--- Records for the task ---

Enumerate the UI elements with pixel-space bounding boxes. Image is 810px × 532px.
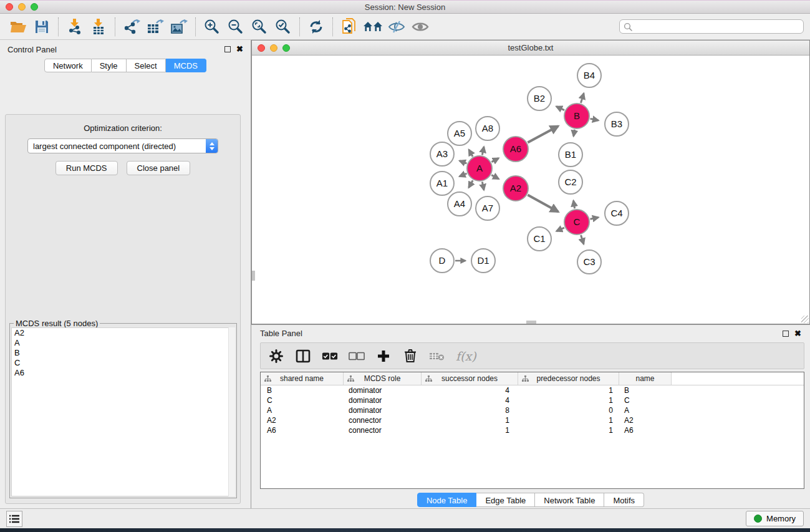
zoom-in-icon[interactable]	[201, 16, 223, 37]
result-list-item[interactable]: A	[12, 338, 234, 348]
tab-select[interactable]: Select	[127, 59, 166, 72]
zoom-check-icon[interactable]	[272, 16, 294, 37]
export-network-icon[interactable]	[121, 16, 142, 37]
edge-B-B3[interactable]	[591, 118, 599, 120]
node-D[interactable]: D	[430, 249, 454, 273]
save-icon[interactable]	[31, 16, 52, 37]
node-A3[interactable]: A3	[430, 142, 454, 166]
edge-A2-C[interactable]	[528, 195, 558, 212]
select-all-icon[interactable]	[322, 348, 338, 364]
network-vertical-scrollbar[interactable]	[252, 271, 255, 281]
edge-B-B1[interactable]	[574, 130, 575, 137]
memory-button[interactable]: Memory	[746, 511, 804, 526]
node-B2[interactable]: B2	[528, 87, 551, 110]
edge-A-A3[interactable]	[460, 161, 466, 163]
copy-network-icon[interactable]	[339, 16, 360, 37]
table-row[interactable]: A2connector11A2	[261, 415, 804, 425]
zoom-out-icon[interactable]	[225, 16, 246, 37]
edge-A-A7[interactable]	[482, 182, 484, 190]
edge-A-A5[interactable]	[469, 150, 473, 157]
trash-icon[interactable]	[402, 348, 418, 364]
result-list-item[interactable]: A2	[12, 328, 234, 338]
float-table-panel-icon[interactable]	[783, 331, 789, 337]
columns-icon[interactable]	[295, 348, 311, 364]
edge-A-A4[interactable]	[469, 180, 473, 188]
float-panel-icon[interactable]	[224, 46, 231, 52]
node-A4[interactable]: A4	[448, 192, 471, 216]
import-table-icon[interactable]	[88, 16, 109, 37]
table-row[interactable]: Adominator80A	[261, 405, 804, 415]
node-C[interactable]: C	[564, 210, 589, 235]
result-list-item[interactable]: B	[12, 348, 234, 358]
close-panel-button[interactable]: Close panel	[127, 161, 191, 175]
export-image-icon[interactable]	[168, 16, 190, 37]
zoom-fit-icon[interactable]	[249, 16, 270, 37]
column-header-shared-name[interactable]: shared name	[261, 372, 344, 385]
edge-A-A6[interactable]	[491, 158, 498, 162]
close-panel-icon[interactable]: ✖	[236, 46, 243, 52]
import-network-icon[interactable]	[64, 16, 85, 37]
edge-B-B2[interactable]	[556, 107, 564, 110]
table-row[interactable]: A6connector11A6	[261, 425, 804, 435]
node-C1[interactable]: C1	[528, 227, 551, 251]
node-A7[interactable]: A7	[476, 196, 499, 220]
column-header-mcds-role[interactable]: MCDS role	[344, 372, 422, 385]
result-list-item[interactable]: C	[12, 358, 234, 368]
column-header-successor-nodes[interactable]: successor nodes	[422, 372, 518, 385]
node-C4[interactable]: C4	[605, 201, 629, 225]
node-C2[interactable]: C2	[559, 170, 582, 194]
table-row[interactable]: Cdominator41C	[261, 395, 804, 405]
edge-B-B4[interactable]	[581, 94, 584, 103]
eye-slash-icon[interactable]	[386, 16, 407, 37]
tab-network[interactable]: Network	[44, 59, 92, 72]
node-A2[interactable]: A2	[503, 176, 528, 201]
tab-network-table[interactable]: Network Table	[535, 493, 604, 507]
search-input[interactable]	[635, 22, 799, 31]
refresh-icon[interactable]	[306, 16, 327, 37]
criterion-dropdown[interactable]: largest connected component (directed)	[27, 138, 218, 153]
resize-grip-icon[interactable]	[801, 316, 809, 323]
node-A1[interactable]: A1	[430, 172, 454, 195]
houses-icon[interactable]	[362, 16, 383, 37]
edge-C-C1[interactable]	[556, 228, 564, 231]
edge-A6-B[interactable]	[528, 126, 558, 142]
network-horizontal-scrollbar[interactable]	[526, 321, 536, 324]
node-D1[interactable]: D1	[471, 249, 495, 273]
network-window-titlebar[interactable]: testGlobe.txt	[252, 41, 809, 56]
network-canvas[interactable]: B4B2BB3A8A5A6B1A3AC2A1A2A4A7C4CC1DD1C3	[252, 56, 809, 324]
node-A8[interactable]: A8	[476, 117, 499, 140]
search-box[interactable]	[619, 19, 804, 34]
gear-icon[interactable]	[268, 348, 284, 364]
close-table-panel-icon[interactable]: ✖	[794, 331, 801, 337]
result-scrollbar[interactable]	[228, 327, 235, 496]
tab-motifs[interactable]: Motifs	[604, 493, 644, 507]
mcds-result-list[interactable]: A2ABCA6	[11, 327, 235, 496]
node-B1[interactable]: B1	[559, 143, 582, 167]
edge-A-A8[interactable]	[482, 147, 484, 155]
column-header-predecessor-nodes[interactable]: predecessor nodes	[518, 372, 619, 385]
tab-edge-table[interactable]: Edge Table	[476, 493, 535, 507]
edge-C-C2[interactable]	[574, 201, 575, 209]
export-table-icon[interactable]	[145, 16, 166, 37]
run-mcds-button[interactable]: Run MCDS	[55, 161, 118, 175]
edge-C-C3[interactable]	[581, 235, 584, 244]
tab-mcds[interactable]: MCDS	[166, 59, 206, 72]
task-history-button[interactable]	[6, 511, 22, 527]
node-A[interactable]: A	[467, 156, 492, 181]
node-A6[interactable]: A6	[503, 137, 528, 162]
table-row[interactable]: Bdominator41B	[261, 385, 804, 395]
plus-icon[interactable]	[375, 348, 392, 364]
edge-C-C4[interactable]	[590, 217, 598, 219]
edge-A-A2[interactable]	[491, 175, 499, 179]
column-header-name[interactable]: name	[619, 372, 672, 385]
tab-node-table[interactable]: Node Table	[417, 493, 477, 507]
eye-icon[interactable]	[410, 16, 431, 37]
tab-style[interactable]: Style	[92, 59, 127, 72]
table-body[interactable]: Bdominator41BCdominator41CAdominator80AA…	[261, 385, 804, 488]
edge-A-A1[interactable]	[460, 173, 467, 177]
folder-open-icon[interactable]	[7, 16, 29, 37]
node-C3[interactable]: C3	[577, 250, 601, 274]
node-A5[interactable]: A5	[448, 122, 471, 145]
result-list-item[interactable]: A6	[12, 368, 234, 378]
node-B3[interactable]: B3	[605, 112, 629, 136]
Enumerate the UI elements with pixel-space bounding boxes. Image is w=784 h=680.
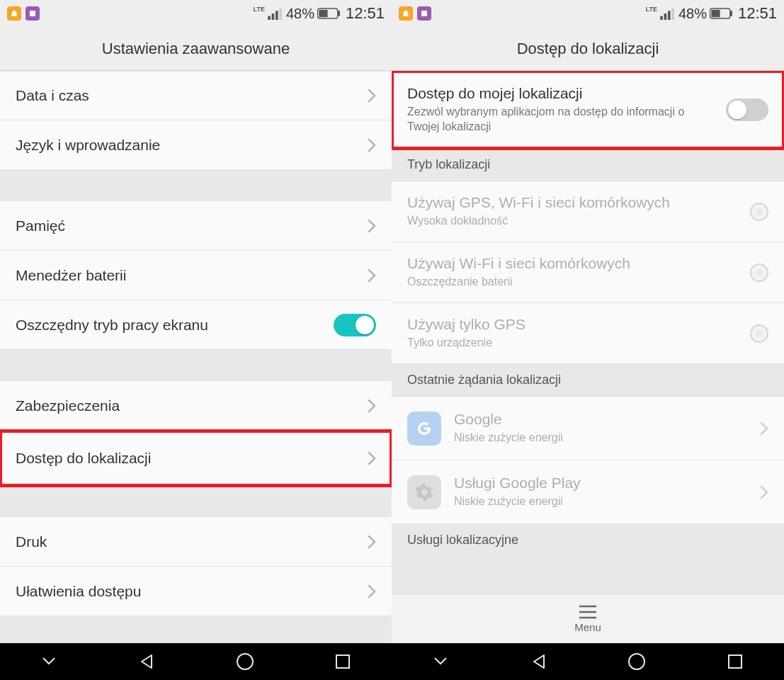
row-label: Język i wprowadzanie xyxy=(16,137,160,154)
row-label: Ułatwienia dostępu xyxy=(16,583,141,600)
lte-icon: LTE xyxy=(646,6,657,13)
row-app-google-play-services[interactable]: Usługi Google Play Niskie zużycie energi… xyxy=(392,460,784,524)
nav-home-button[interactable] xyxy=(231,647,259,676)
location-settings-list: Dostęp do mojej lokalizacji Zezwól wybra… xyxy=(392,71,784,594)
hamburger-icon xyxy=(577,604,598,620)
row-subtitle: Tylko urządzenie xyxy=(407,336,525,351)
row-subtitle: Oszczędzanie baterii xyxy=(407,275,630,290)
chevron-right-icon xyxy=(368,89,376,103)
row-subtitle: Niskie zużycie energii xyxy=(454,494,581,509)
row-title: Używaj tylko GPS xyxy=(407,316,525,333)
notif-icon-2 xyxy=(417,6,431,21)
chevron-right-icon xyxy=(760,485,768,499)
radio-mode[interactable] xyxy=(750,264,768,282)
phone-left: LTE 48% 12:51 Ustawienia zaawansowane Da… xyxy=(0,0,392,680)
row-security[interactable]: Zabezpieczenia xyxy=(0,381,392,431)
section-location-services: Usługi lokalizacyjne xyxy=(392,524,784,556)
nav-bar xyxy=(0,643,392,680)
chevron-right-icon xyxy=(760,421,768,436)
row-screen-saving-mode[interactable]: Oszczędny tryb pracy ekranu xyxy=(0,300,392,350)
row-title: Dostęp do mojej lokalizacji xyxy=(407,85,691,102)
row-label: Druk xyxy=(16,533,47,550)
notif-icon-1 xyxy=(399,6,413,21)
row-subtitle: Niskie zużycie energii xyxy=(454,431,563,446)
row-label: Pamięć xyxy=(16,217,65,234)
svg-point-8 xyxy=(237,654,253,669)
svg-rect-6 xyxy=(319,10,327,17)
svg-point-21 xyxy=(629,654,644,669)
row-memory[interactable]: Pamięć xyxy=(0,201,392,251)
chevron-right-icon xyxy=(368,451,376,465)
row-label: Dostęp do lokalizacji xyxy=(16,450,151,467)
toggle-my-location[interactable] xyxy=(726,98,768,121)
section-location-mode: Tryb lokalizacji xyxy=(392,149,784,181)
nav-expand-button[interactable] xyxy=(35,647,63,676)
row-mode-gps-only[interactable]: Używaj tylko GPS Tylko urządzenie xyxy=(392,303,784,364)
svg-rect-17 xyxy=(730,11,732,16)
nav-back-button[interactable] xyxy=(132,647,161,676)
svg-rect-2 xyxy=(272,13,275,20)
row-language-input[interactable]: Język i wprowadzanie xyxy=(0,120,392,170)
svg-rect-7 xyxy=(338,11,340,16)
battery-icon xyxy=(710,8,732,19)
chevron-right-icon xyxy=(368,268,376,283)
nav-recent-button[interactable] xyxy=(721,647,749,676)
section-gap xyxy=(0,170,392,201)
menu-label: Menu xyxy=(574,621,601,633)
svg-rect-16 xyxy=(711,10,720,17)
radio-mode[interactable] xyxy=(750,203,768,221)
nav-recent-button[interactable] xyxy=(329,647,357,676)
gear-icon xyxy=(407,475,441,509)
page-title: Dostęp do lokalizacji xyxy=(392,27,784,71)
svg-rect-11 xyxy=(660,16,663,20)
svg-rect-22 xyxy=(729,655,742,668)
chevron-right-icon xyxy=(368,399,376,413)
row-title: Używaj GPS, Wi-Fi i sieci komórkowych xyxy=(407,194,670,211)
row-title: Używaj Wi-Fi i sieci komórkowych xyxy=(407,255,630,272)
row-battery-manager[interactable]: Menedżer baterii xyxy=(0,251,392,300)
chevron-right-icon xyxy=(368,584,376,599)
svg-rect-13 xyxy=(668,11,671,20)
battery-pct: 48% xyxy=(678,6,707,22)
nav-expand-button[interactable] xyxy=(426,647,455,676)
menu-button[interactable]: Menu xyxy=(392,594,784,643)
section-recent-requests: Ostatnie żądania lokalizacji xyxy=(392,364,784,397)
status-bar: LTE 48% 12:51 xyxy=(0,0,392,27)
row-mode-gps-wifi-cell[interactable]: Używaj GPS, Wi-Fi i sieci komórkowych Wy… xyxy=(392,181,784,242)
row-accessibility[interactable]: Ułatwienia dostępu xyxy=(0,567,392,616)
svg-rect-0 xyxy=(30,11,35,16)
row-subtitle: Zezwól wybranym aplikacjom na dostęp do … xyxy=(407,105,691,135)
toggle-screen-saving[interactable] xyxy=(334,314,376,336)
row-label: Menedżer baterii xyxy=(16,267,126,284)
row-mode-wifi-cell[interactable]: Używaj Wi-Fi i sieci komórkowych Oszczęd… xyxy=(392,242,784,303)
radio-mode[interactable] xyxy=(750,324,768,343)
nav-bar xyxy=(392,643,784,680)
svg-rect-4 xyxy=(279,8,282,20)
chevron-right-icon xyxy=(368,138,376,152)
row-label: Zabezpieczenia xyxy=(16,397,120,414)
row-my-location-access[interactable]: Dostęp do mojej lokalizacji Zezwól wybra… xyxy=(392,71,784,149)
google-app-icon xyxy=(407,412,441,446)
battery-pct: 48% xyxy=(286,6,314,22)
row-label: Oszczędny tryb pracy ekranu xyxy=(16,317,208,334)
section-gap xyxy=(0,486,392,517)
nav-home-button[interactable] xyxy=(623,647,651,676)
status-time: 12:51 xyxy=(738,4,777,23)
page-title: Ustawienia zaawansowane xyxy=(0,27,392,71)
row-title: Google xyxy=(454,411,563,428)
signal-icon xyxy=(660,7,676,20)
svg-rect-3 xyxy=(275,11,278,20)
chevron-right-icon xyxy=(368,535,376,549)
row-app-google[interactable]: Google Niskie zużycie energii xyxy=(392,397,784,460)
chevron-right-icon xyxy=(368,219,376,233)
row-date-time[interactable]: Data i czas xyxy=(0,71,392,120)
status-bar: LTE 48% 12:51 xyxy=(392,0,784,27)
svg-rect-10 xyxy=(421,11,427,16)
row-location-access[interactable]: Dostęp do lokalizacji xyxy=(0,431,392,486)
notif-icon-1 xyxy=(7,6,21,21)
svg-rect-14 xyxy=(671,8,674,20)
signal-icon xyxy=(268,7,283,20)
row-print[interactable]: Druk xyxy=(0,517,392,567)
row-subtitle: Wysoka dokładność xyxy=(407,214,670,229)
nav-back-button[interactable] xyxy=(525,647,553,676)
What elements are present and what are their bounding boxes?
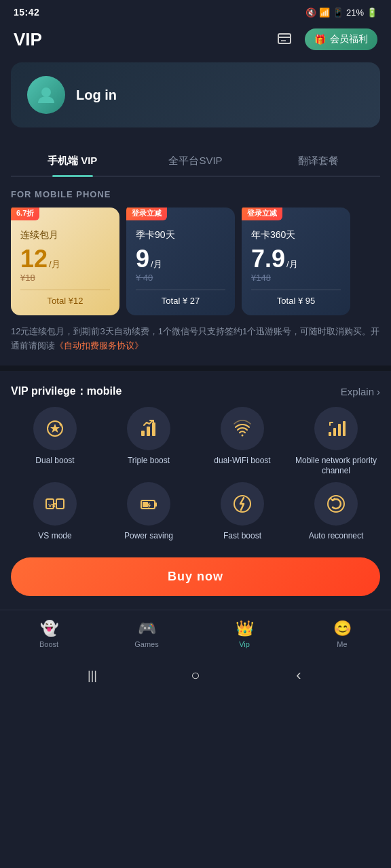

---

For each line above that includes "with", copy the line.

* [The answer]
Enumerate the UI elements with pixel-space bounding boxes. Image is 810px × 532px.
Enumerate the UI elements with pixel-space bounding boxes. Image is w=784 h=680.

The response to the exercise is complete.